Start of MATERIAL SUPPLIED
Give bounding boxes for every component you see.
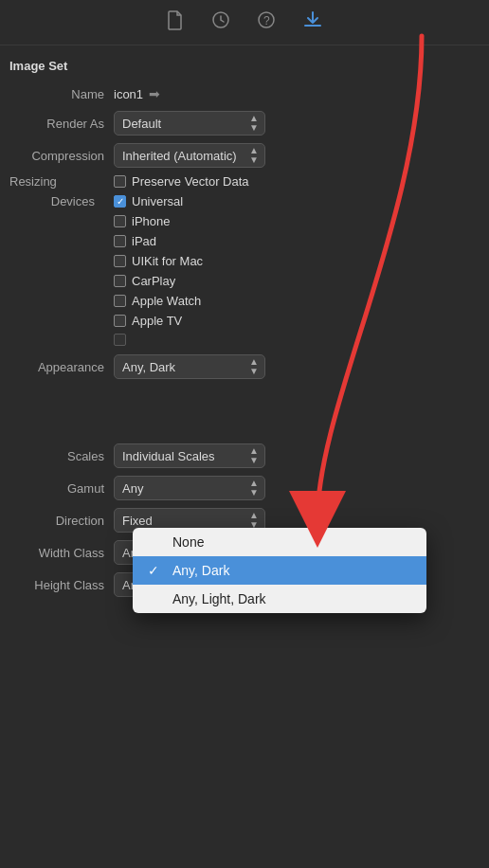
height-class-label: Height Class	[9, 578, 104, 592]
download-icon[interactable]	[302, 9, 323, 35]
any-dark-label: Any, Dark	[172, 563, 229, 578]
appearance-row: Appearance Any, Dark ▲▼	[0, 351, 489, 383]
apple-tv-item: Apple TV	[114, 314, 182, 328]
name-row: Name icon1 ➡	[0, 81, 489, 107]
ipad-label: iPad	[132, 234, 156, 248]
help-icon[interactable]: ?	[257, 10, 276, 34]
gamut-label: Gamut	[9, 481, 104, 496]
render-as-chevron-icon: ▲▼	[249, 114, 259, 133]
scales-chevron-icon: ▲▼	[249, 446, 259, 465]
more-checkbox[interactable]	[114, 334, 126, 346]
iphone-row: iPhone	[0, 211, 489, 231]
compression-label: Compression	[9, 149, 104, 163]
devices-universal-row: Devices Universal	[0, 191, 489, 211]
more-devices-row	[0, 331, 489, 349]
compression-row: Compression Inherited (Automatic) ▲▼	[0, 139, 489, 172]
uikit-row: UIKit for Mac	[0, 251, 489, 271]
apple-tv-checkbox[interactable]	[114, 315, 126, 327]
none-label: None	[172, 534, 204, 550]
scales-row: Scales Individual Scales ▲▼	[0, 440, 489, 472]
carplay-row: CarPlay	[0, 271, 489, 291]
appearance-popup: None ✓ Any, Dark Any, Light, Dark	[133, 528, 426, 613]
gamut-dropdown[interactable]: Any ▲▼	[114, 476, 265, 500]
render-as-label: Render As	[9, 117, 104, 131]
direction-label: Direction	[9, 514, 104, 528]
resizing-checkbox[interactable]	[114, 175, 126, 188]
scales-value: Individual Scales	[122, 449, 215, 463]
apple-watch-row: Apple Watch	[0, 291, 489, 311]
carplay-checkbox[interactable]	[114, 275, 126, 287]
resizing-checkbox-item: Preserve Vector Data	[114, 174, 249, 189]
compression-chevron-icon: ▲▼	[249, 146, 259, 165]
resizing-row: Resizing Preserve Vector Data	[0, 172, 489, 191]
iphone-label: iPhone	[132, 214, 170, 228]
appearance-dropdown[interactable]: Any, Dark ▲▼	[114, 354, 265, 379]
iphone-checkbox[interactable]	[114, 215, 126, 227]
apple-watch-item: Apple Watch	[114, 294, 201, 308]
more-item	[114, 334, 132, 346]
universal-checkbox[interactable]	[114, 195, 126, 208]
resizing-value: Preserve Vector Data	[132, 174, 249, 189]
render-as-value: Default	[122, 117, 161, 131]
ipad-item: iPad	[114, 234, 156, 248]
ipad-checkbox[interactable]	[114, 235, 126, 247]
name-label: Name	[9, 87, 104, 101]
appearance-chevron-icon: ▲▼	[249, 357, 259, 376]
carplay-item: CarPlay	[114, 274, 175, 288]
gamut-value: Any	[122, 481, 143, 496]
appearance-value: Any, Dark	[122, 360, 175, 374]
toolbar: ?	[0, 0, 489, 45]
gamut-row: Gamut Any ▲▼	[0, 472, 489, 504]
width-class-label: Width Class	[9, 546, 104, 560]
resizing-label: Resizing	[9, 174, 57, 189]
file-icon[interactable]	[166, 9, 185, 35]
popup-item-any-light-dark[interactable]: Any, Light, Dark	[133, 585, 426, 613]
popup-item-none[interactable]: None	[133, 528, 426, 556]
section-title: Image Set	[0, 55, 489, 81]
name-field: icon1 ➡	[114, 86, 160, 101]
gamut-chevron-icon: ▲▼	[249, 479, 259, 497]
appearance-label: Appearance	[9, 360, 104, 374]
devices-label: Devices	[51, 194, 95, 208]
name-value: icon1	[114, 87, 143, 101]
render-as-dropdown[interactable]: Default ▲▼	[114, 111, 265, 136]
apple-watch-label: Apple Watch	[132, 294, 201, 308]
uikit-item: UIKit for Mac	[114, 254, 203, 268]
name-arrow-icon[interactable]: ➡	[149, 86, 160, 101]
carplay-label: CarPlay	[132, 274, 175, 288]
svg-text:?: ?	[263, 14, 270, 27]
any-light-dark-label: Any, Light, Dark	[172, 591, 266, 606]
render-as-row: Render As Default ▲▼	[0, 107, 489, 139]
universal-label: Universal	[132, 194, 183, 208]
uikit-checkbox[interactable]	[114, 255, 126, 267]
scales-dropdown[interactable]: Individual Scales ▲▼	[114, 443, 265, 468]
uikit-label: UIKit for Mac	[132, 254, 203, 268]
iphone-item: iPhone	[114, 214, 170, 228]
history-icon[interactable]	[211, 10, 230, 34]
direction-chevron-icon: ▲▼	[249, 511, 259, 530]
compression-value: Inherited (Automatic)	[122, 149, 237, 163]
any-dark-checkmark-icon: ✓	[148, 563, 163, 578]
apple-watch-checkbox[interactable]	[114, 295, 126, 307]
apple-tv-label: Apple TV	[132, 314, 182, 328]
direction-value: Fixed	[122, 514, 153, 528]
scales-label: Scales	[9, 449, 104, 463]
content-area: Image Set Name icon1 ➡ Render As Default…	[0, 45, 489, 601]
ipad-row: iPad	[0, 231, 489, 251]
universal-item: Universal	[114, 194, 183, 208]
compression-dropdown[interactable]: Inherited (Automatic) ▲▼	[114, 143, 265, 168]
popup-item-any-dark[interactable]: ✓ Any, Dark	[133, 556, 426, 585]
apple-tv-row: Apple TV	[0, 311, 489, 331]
End of MATERIAL SUPPLIED
- WHAT TO PRODUCE
Leave the pictures out and output the rest of the listing exactly.

- RESULT FOR THIS EXERCISE
Give bounding boxes for every component you see.
height-class-label: Height Class	[9, 578, 104, 592]
download-icon[interactable]	[302, 9, 323, 35]
any-dark-label: Any, Dark	[172, 563, 229, 578]
appearance-row: Appearance Any, Dark ▲▼	[0, 351, 489, 383]
apple-tv-item: Apple TV	[114, 314, 182, 328]
name-row: Name icon1 ➡	[0, 81, 489, 107]
ipad-label: iPad	[132, 234, 156, 248]
help-icon[interactable]: ?	[257, 10, 276, 34]
gamut-label: Gamut	[9, 481, 104, 496]
render-as-chevron-icon: ▲▼	[249, 114, 259, 133]
scales-chevron-icon: ▲▼	[249, 446, 259, 465]
more-checkbox[interactable]	[114, 334, 126, 346]
iphone-row: iPhone	[0, 211, 489, 231]
compression-label: Compression	[9, 149, 104, 163]
devices-universal-row: Devices Universal	[0, 191, 489, 211]
more-devices-row	[0, 331, 489, 349]
compression-row: Compression Inherited (Automatic) ▲▼	[0, 139, 489, 172]
uikit-row: UIKit for Mac	[0, 251, 489, 271]
apple-tv-checkbox[interactable]	[114, 315, 126, 327]
none-label: None	[172, 534, 204, 550]
scales-row: Scales Individual Scales ▲▼	[0, 440, 489, 472]
carplay-row: CarPlay	[0, 271, 489, 291]
appearance-popup: None ✓ Any, Dark Any, Light, Dark	[133, 528, 426, 613]
gamut-dropdown[interactable]: Any ▲▼	[114, 476, 265, 500]
render-as-label: Render As	[9, 117, 104, 131]
direction-label: Direction	[9, 514, 104, 528]
resizing-checkbox[interactable]	[114, 175, 126, 188]
scales-value: Individual Scales	[122, 449, 215, 463]
apple-watch-row: Apple Watch	[0, 291, 489, 311]
carplay-checkbox[interactable]	[114, 275, 126, 287]
resizing-checkbox-item: Preserve Vector Data	[114, 174, 249, 189]
compression-chevron-icon: ▲▼	[249, 146, 259, 165]
resizing-row: Resizing Preserve Vector Data	[0, 172, 489, 191]
iphone-label: iPhone	[132, 214, 170, 228]
appearance-dropdown[interactable]: Any, Dark ▲▼	[114, 354, 265, 379]
iphone-checkbox[interactable]	[114, 215, 126, 227]
apple-watch-item: Apple Watch	[114, 294, 201, 308]
more-item	[114, 334, 132, 346]
universal-checkbox[interactable]	[114, 195, 126, 208]
resizing-value: Preserve Vector Data	[132, 174, 249, 189]
render-as-value: Default	[122, 117, 161, 131]
ipad-item: iPad	[114, 234, 156, 248]
ipad-checkbox[interactable]	[114, 235, 126, 247]
name-label: Name	[9, 87, 104, 101]
appearance-chevron-icon: ▲▼	[249, 357, 259, 376]
carplay-item: CarPlay	[114, 274, 175, 288]
gamut-value: Any	[122, 481, 143, 496]
appearance-value: Any, Dark	[122, 360, 175, 374]
toolbar: ?	[0, 0, 489, 45]
gamut-row: Gamut Any ▲▼	[0, 472, 489, 504]
width-class-label: Width Class	[9, 546, 104, 560]
resizing-label: Resizing	[9, 174, 57, 189]
file-icon[interactable]	[166, 9, 185, 35]
popup-item-any-light-dark[interactable]: Any, Light, Dark	[133, 585, 426, 613]
popup-item-none[interactable]: None	[133, 528, 426, 556]
section-title: Image Set	[0, 55, 489, 81]
name-field: icon1 ➡	[114, 86, 160, 101]
gamut-chevron-icon: ▲▼	[249, 479, 259, 497]
appearance-label: Appearance	[9, 360, 104, 374]
devices-label: Devices	[51, 194, 95, 208]
name-value: icon1	[114, 87, 143, 101]
render-as-dropdown[interactable]: Default ▲▼	[114, 111, 265, 136]
apple-watch-label: Apple Watch	[132, 294, 201, 308]
uikit-item: UIKit for Mac	[114, 254, 203, 268]
name-arrow-icon[interactable]: ➡	[149, 86, 160, 101]
carplay-label: CarPlay	[132, 274, 175, 288]
svg-text:?: ?	[263, 14, 270, 27]
any-light-dark-label: Any, Light, Dark	[172, 591, 266, 606]
render-as-row: Render As Default ▲▼	[0, 107, 489, 139]
universal-label: Universal	[132, 194, 183, 208]
uikit-checkbox[interactable]	[114, 255, 126, 267]
scales-dropdown[interactable]: Individual Scales ▲▼	[114, 443, 265, 468]
uikit-label: UIKit for Mac	[132, 254, 203, 268]
iphone-item: iPhone	[114, 214, 170, 228]
history-icon[interactable]	[211, 10, 230, 34]
direction-chevron-icon: ▲▼	[249, 511, 259, 530]
compression-value: Inherited (Automatic)	[122, 149, 237, 163]
any-dark-checkmark-icon: ✓	[148, 563, 163, 578]
apple-watch-checkbox[interactable]	[114, 295, 126, 307]
apple-tv-label: Apple TV	[132, 314, 182, 328]
direction-value: Fixed	[122, 514, 153, 528]
scales-label: Scales	[9, 449, 104, 463]
content-area: Image Set Name icon1 ➡ Render As Default…	[0, 45, 489, 601]
ipad-row: iPad	[0, 231, 489, 251]
universal-item: Universal	[114, 194, 183, 208]
compression-dropdown[interactable]: Inherited (Automatic) ▲▼	[114, 143, 265, 168]
popup-item-any-dark[interactable]: ✓ Any, Dark	[133, 556, 426, 585]
apple-tv-row: Apple TV	[0, 311, 489, 331]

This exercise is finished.